Today the giant panda holds a rarified position as one of the most iconic and celebrated endangered species on the planet, but that wasn't always the case. Less than 80 years ago, the giant panda was practically a creature of myth. Only a handful of westerners had ever seen a panda alive, and the few who had tended to be hunters — such as President Theodore Roosevelt's sons Kermit and Theodore III — who claimed the animals were vicious beasts and brought only their skins back to America.
That changed in 1936, the year the first living giant panda arrived in the United States. Su-Lin, as the young animal was named, became a media celebrity, as did the young woman who brought her back, Ruth Harkness, one of the most interesting and tragic explorers of the 20th century.
Harkness seems an unlikely figure to have brought the giant panda out of China. A wealthy fashion designer and socialite, she was the type of woman who "wouldn't even walk a city block if there was a taxi to be hailed," according to Vicki Constantine Croke, author of "The Lady and the Panda." Indeed, it was Ruth's husband, Bill, who was the original adventurer of the duo. A "bring 'em back alive" hunter who famously delivered several Komodo dragons to the Bronx Zoo, Bill Harkness had similarly boasted that he could bring giant pandas back to the U.S. as well. He even set out to do so, only to die from throat cancer in Shanghai before his expedition had a chance to begin.
An inherited quest
After inheriting her husband's estate, Ruth Harkness decided to also inherit his quest. Then 35 years old, Harkness joined up with 22-year-old Chinese-American naturalist Quentin Young and others to strike out into the Chinese mountains. The team traveled by river and by foot for two months, during which time Harkness and Young had an affair. At last, in November 1936, they arrived in the bamboo forests of Chengdu. One night Young heard gunshots, signs that local hunters had probably killed and eaten a panda for its less-than-appetizing meat. He knew they were close.

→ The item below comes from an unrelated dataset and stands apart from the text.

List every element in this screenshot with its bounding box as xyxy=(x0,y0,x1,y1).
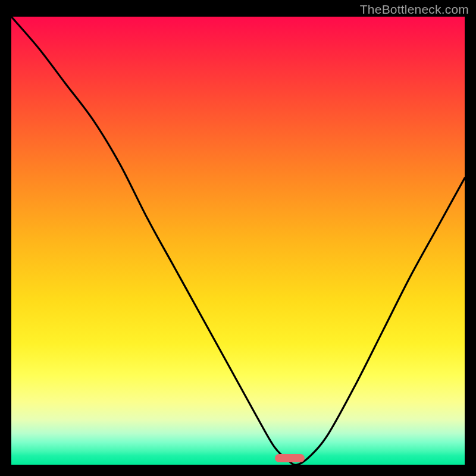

On Nov. 9, Young — who actually had little faith in his employer — heard a whimpering sound coming from the trees. "It was coming from the upside-down-V-shaped opening in a hollow tree, a baby panda, so young its eyes were not yet open," recounts Michael Kiefer in his book "Chasing the Panda." "Young wanted to put it back in the tree, assuming it would die without its mother — which he surmised the hunters had already shot. He wanted an adult bear; he'd brought chains and shackles and giant cages to restrain it. Harkness stumbled into the clearing just as Young was pulling the cub out of its den, and she took it from his arms and cradled it like a baby. She'd brought a piece of equipment in her pack that Young had not anticipated: a baby bottle."
Harkness named the panda Su-Lin, after Young's sister-in-law, herself an amazing woman and an experienced explorer who passed away in 2008 at the age of 96. While Young stayed behind looking for adult pandas, Harkness took Su-Lin (the animal) back to Shanghai, where she was greeted by a celebratory American press corps. Although Su-Lin was briefly confiscated by Chinese customs officials, Harkness had several powerful friends on her side and was able to reclaim the animal. She eventually made her way onto a boat bound for San Francisco (she listed the panda as a dog in customs forms). Eventually the two travelers made their way to New York City, where the media circus continued.

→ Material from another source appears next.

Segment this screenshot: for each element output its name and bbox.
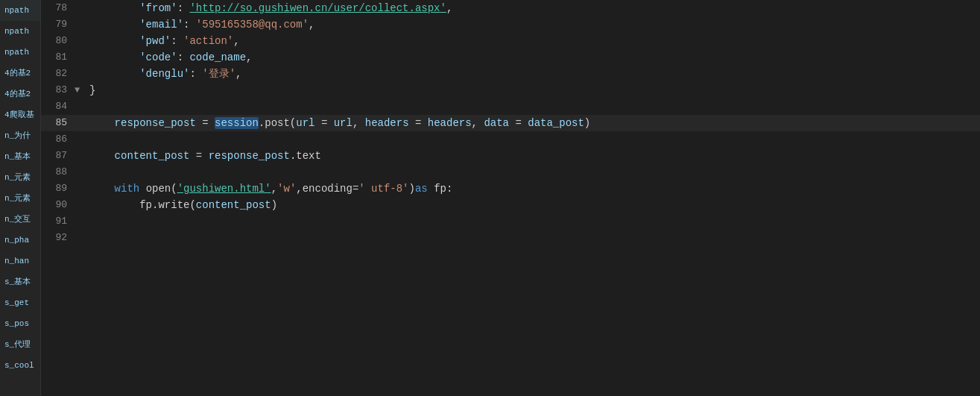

Harkness entered into negotiations with several zoos, eventually offering the giant panda to the Brookfield Zoo in Chicago in exchange for $14,000 (Harkness, now claiming to be broke, had hoped for $20,000). Su-Lin became the most famous animal in the world and Harkness published the first of several popular travel articles and books.
Alas, the story takes several tragic turns at this point. Harkness faced critics, including her late husband's jealous ex-business partner, who claimed she made the whole thing up and had never traveled to panda country. Su-Lin died of pneumonia 16 months after arriving in the United States. Although Young never received the fame he deserved, Harkness made additional expeditions to China, bringing back another panda in 1938, and continued with a series of less successful adventures after that. She died alone in 1947 after a lifetime of alcohol abuse.
Today the giant panda remains one of the most revered species on Earth, a symbol of the need to conserve rare species and habitats. Zoos around the world hold giant pandas, China is actively conserving them, and every birth is celebrated. Ruth Harkness's legacy lives on.